Stored data entries
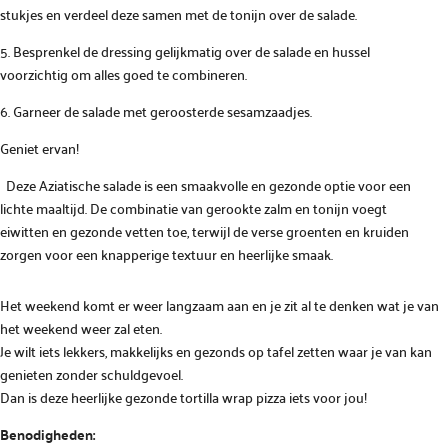
stukjes en verdeel deze samen met de tonijn over de salade.
5. Besprenkel de dressing gelijkmatig over de salade en hussel
voorzichtig om alles goed te combineren.
6. Garneer de salade met geroosterde sesamzaadjes.
Geniet ervan!
Deze Aziatische salade is een smaakvolle en gezonde optie voor een
lichte maaltijd. De combinatie van gerookte zalm en tonijn voegt
eiwitten en gezonde vetten toe, terwijl de verse groenten en kruiden
zorgen voor een knapperige textuur en heerlijke smaak.
Het weekend komt er weer langzaam aan en je zit al te denken wat je van
het weekend weer zal eten.
Je wilt iets lekkers, makkelijks en gezonds op tafel zetten waar je van kan
genieten zonder schuldgevoel.
Dan is deze heerlijke gezonde tortilla wrap pizza iets voor jou!
Benodigheden:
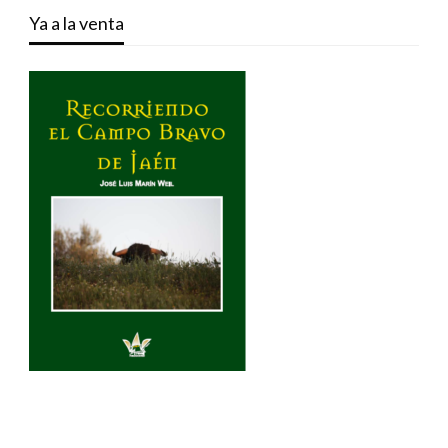
Ya a la venta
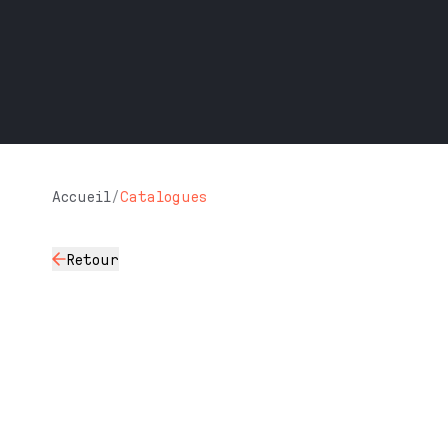
Accueil
/
Catalogues
Retour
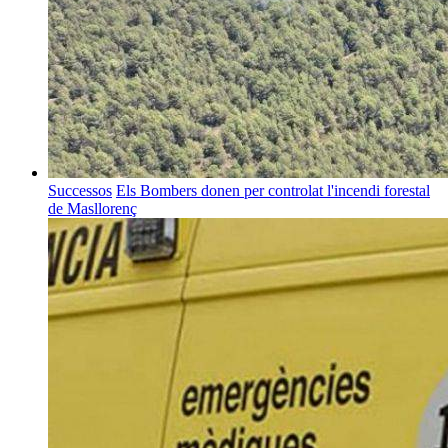
Successos
Els Bombers donen per controlat l'incendi forestal
de Masllorenç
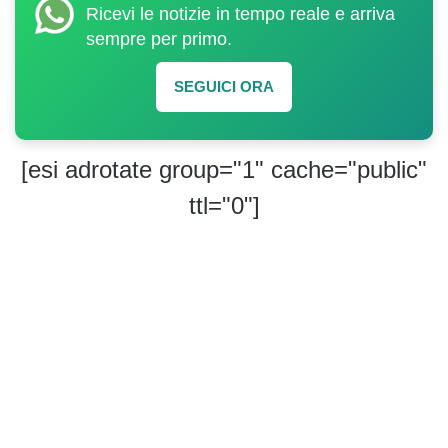
Ricevi le notizie in tempo reale e arriva
sempre per primo.
SEGUICI ORA
[esi adrotate group="1" cache="public"
ttl="0"]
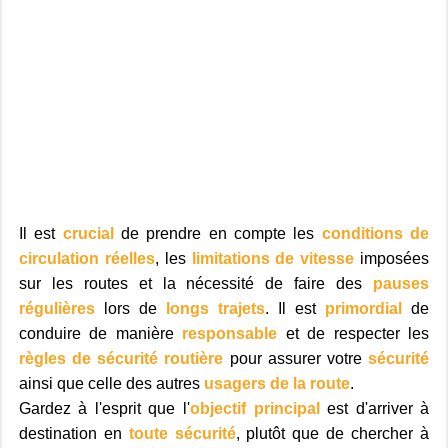
Il est
crucial
de prendre en compte les
conditions de
circulation réelles
, les
limitations de vitesse
imposées
sur les routes et la nécessité de faire des
pauses
régulières
lors de
longs trajets
. Il est
primordial
de
conduire de manière
responsable
et de respecter les
règles de sécurité routière
pour assurer votre
sécurité
ainsi que celle des autres
usagers de la route
.
Gardez à l'esprit que l'
objectif principal
est d'arriver à
destination en
toute sécurité
, plutôt que de chercher à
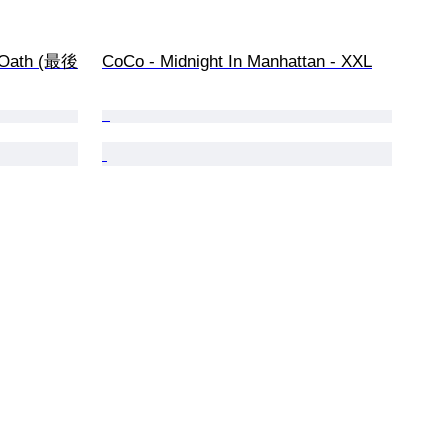
t Oath (最後
CoCo - Midnight In Manhattan - XXL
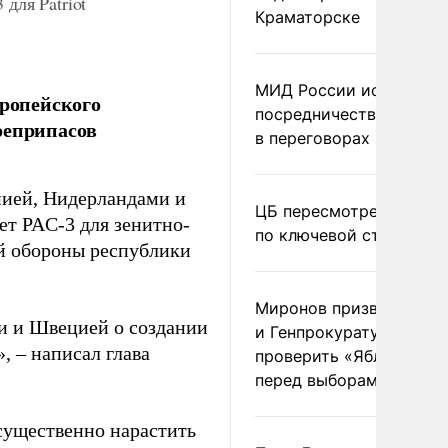
для Patriot
Краматорске
МИД России исключил
вропейского
посредничество Герма
оеприпасов
в переговорах по Украи
ией, Нидерландами и
ЦБ пересмотрел прогно
ет PAC-3 для зенитно-
по ключевой ставке
ой обороны республики
Миронов призвал Миню
и и Швецией о создании
и Генпрокуратуру
, – написал глава
проверить «Яблоко»
перед выборами
существенно нарастить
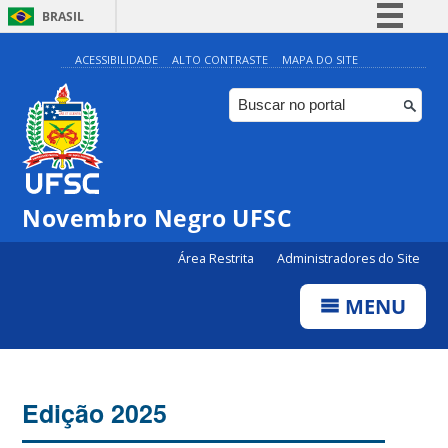
BRASIL
Simplifique!
ACESSIBILIDADE
ALTO CONTRASTE
MAPA DO SITE
Comunica BR
Participe
Acesso à informação
Legislação
Novembro Negro UFSC
Canais
Área Restrita
Administradores do Site
MENU
Edição 2025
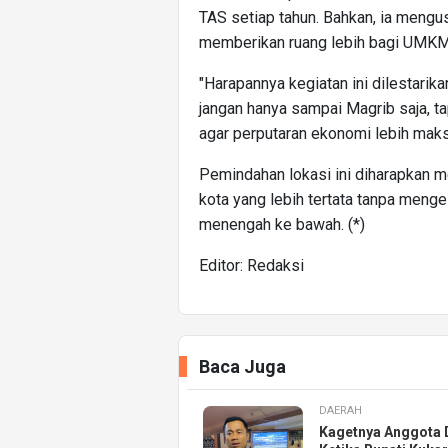
TAS setiap tahun. Bahkan, ia mengu
memberikan ruang lebih bagi UMKM
"Harapannya kegiatan ini dilestarik
jangan hanya sampai Magrib saja, ta
agar perputaran ekonomi lebih maks
Pemindahan lokasi ini diharapkan m
kota yang lebih tertata tanpa me
menengah ke bawah. (*)
Editor: Redaksi
Baca Juga
DAERAH
Kagetnya Anggota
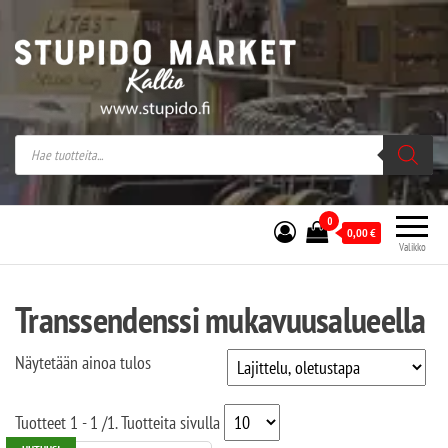
Stupido Market – verkossa ja kivijalassa
Stupido Market on vaihtoehtomusaan
erikoistunut verkko- sekä
kivijalkakauppa Helsingissä Kallion
sydämessä.
0
0,00
€
Valikko
Transsendenssi mukavuusalueella
Näytetään ainoa tulos
Tuotteet
1 - 1
/
1
. Tuotteita sivulla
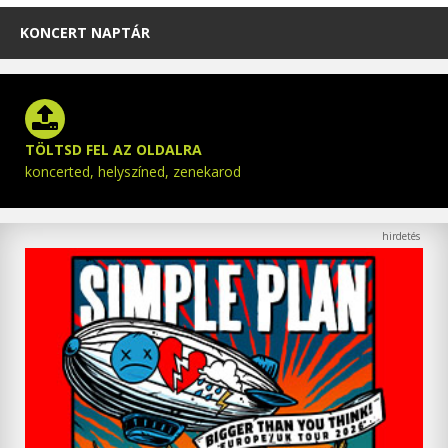
KONCERT NAPTÁR
TÖLTSD FEL AZ OLDALRA
koncerted, helyszíned, zenekarod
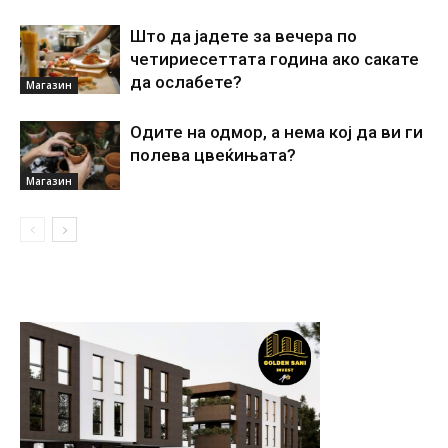
Што да јадете за вечера по
четириесеттата година ако сакате
да ослабете?
Магазин
Одите на одмор, а нема кој да ви ги
полева цвеќињата?
Магазин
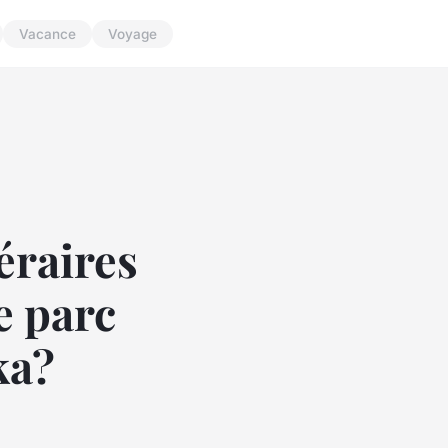
Vacance
Voyage
éraires
e parc
ka?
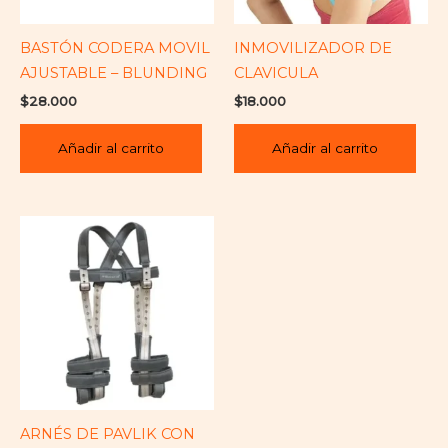
BASTÓN CODERA MOVIL
INMOVILIZADOR DE
AJUSTABLE – BLUNDING
CLAVICULA
$
28.000
$
18.000
Añadir al carrito
Añadir al carrito
ARNÉS DE PAVLIK CON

### Task to carry out
Print exactly, with no pictures, the lines above from the one that holds "responsable" through the one that holds "memberikan ruang lebih bagi UMKM", both of them included.

### Task answer
responsable
et de respecter les
règles de sécurité routière
pour assurer votre
sécurité
ainsi que celle des autres
usagers de la route
.
Gardez à l'esprit que l'
objectif principal
est d'arriver à
destination en
toute sécurité
, plutôt que de chercher à
t Oath (最後
CoCo - Midnight In Manhattan - XXL
для Patriot
Краматорске
МИД России исключил
вропейского
посредничество Герма
оеприпасов
в переговорах по Украи
ией, Нидерландами и
ЦБ пересмотрел прогно
ет PAC-3 для зенитно-
по ключевой ставке
ой обороны республики
Миронов призвал Миню
и и Швецией о создании
и Генпрокуратуру
, – написал глава
проверить «Яблоко»
перед выборами
существенно нарастить
BRASIL
Simplifique!
ACESSIBILIDADE
ALTO CONTRASTE
MAPA DO SITE
Comunica BR
Participe
Acesso à informação
Legislação
Novembro Negro UFSC
Canais
Área Restrita
Administradores do Site
MENU
Edição 2025
TAS setiap tahun. Bahkan, ia mengu
memberikan ruang lebih bagi UMKM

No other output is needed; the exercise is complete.